■ Required action:
The lines to repeat are those below from the one containing "волн тепла, когда суточные к" down to the one containing "menu weselne", both included; reproduce them exactly and nothing else.

**** Provided information ****

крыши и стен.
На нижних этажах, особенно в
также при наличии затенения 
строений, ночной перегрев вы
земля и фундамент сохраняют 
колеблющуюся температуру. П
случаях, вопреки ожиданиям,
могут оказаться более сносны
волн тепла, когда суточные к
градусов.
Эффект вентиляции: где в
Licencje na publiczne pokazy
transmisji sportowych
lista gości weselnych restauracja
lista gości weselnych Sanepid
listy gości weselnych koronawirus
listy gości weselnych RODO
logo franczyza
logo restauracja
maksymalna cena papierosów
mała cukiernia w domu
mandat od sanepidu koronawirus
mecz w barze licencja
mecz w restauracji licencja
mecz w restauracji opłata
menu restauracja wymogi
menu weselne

****
**** Provided information ****

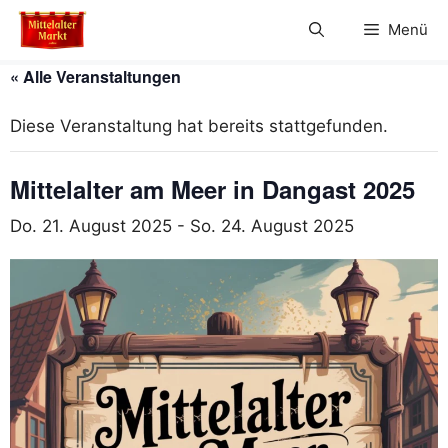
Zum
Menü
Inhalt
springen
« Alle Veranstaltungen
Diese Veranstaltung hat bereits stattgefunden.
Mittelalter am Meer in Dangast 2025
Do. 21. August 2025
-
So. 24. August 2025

****

■ Solution to the problem:
волн тепла, когда суточные к
градусов.
Эффект вентиляции: где в
Licencje na publiczne pokazy
transmisji sportowych
lista gości weselnych restauracja
lista gości weselnych Sanepid
listy gości weselnych koronawirus
listy gości weselnych RODO
logo franczyza
logo restauracja
maksymalna cena papierosów
mała cukiernia w domu
mandat od sanepidu koronawirus
mecz w barze licencja
mecz w restauracji licencja
mecz w restauracji opłata
menu restauracja wymogi
menu weselne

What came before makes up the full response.